You can see verycd then need to fill username, password, continueURI, fk, login_submit these items, which fk is randomly generated (in fact, not too random, it looks like the epoch time after a simple encoding generated), you need to get from the web page, that is to say, you have to visit the web page, with the regular expression and other tools to intercept the fk items in the return data. Regular expressions and other tools to intercept the return data in the fk items. continueURI as the name suggests can be written casually, login_submit is fixed, which can be seen from the source code.

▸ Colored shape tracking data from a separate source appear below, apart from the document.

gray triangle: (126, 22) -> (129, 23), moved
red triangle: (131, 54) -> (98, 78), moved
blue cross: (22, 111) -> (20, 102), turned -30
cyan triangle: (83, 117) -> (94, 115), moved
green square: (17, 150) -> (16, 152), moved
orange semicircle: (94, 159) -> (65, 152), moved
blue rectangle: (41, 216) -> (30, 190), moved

And username, password that's obvious:

Copy Code The code is as follows.

# -*- coding: utf-8 -*- 
import urllib 
import urllib2 
postdata=({ 
'username':'Wang Xiaoguang'.
    'password':'why888', 
    'continueURI':'/', 
    'fk':'', 
'login_submit':'login'
}) 
req = ( 
    url = '/signin', 
    data = postdata 

result = (req) 
print ()  

10. Masquerading as a browser visit

Some sites are so averse to crawlers that they reject all requests.
At this point we need to masquerade as a browser, which can be done by modifying the header in the http package

Copy Code The code is as follows.

#… 
 
headers = { 
    'User-Agent':'Mozilla/5.0 (Windows; U; Windows NT 6.1; en-US; rv:1.9.1.6) Gecko/20091201 Firefox/3.5.6' 

req = ( 
    url = '/signin/*//', 
    data = postdata, 
    headers = headers 

#... 

11. Countering "anti-chain theft"

Certain sites have so-called anti-link-stealing settings, which are, to put it bluntly, very simple.
It's to check if the referer site in the header of the request you send is his own.
So we just need to like change the referer of the headers to that site, using cnbeta as an example:
#...
headers = {
    'Referer':'/articles'
}
#...
headers is a dict data structure, you can put in any header you want to do some camouflage.
For example, some websites like to read the X-Forwarded-For in the header to see people's real IP, you can directly change the X-Forwarde-For.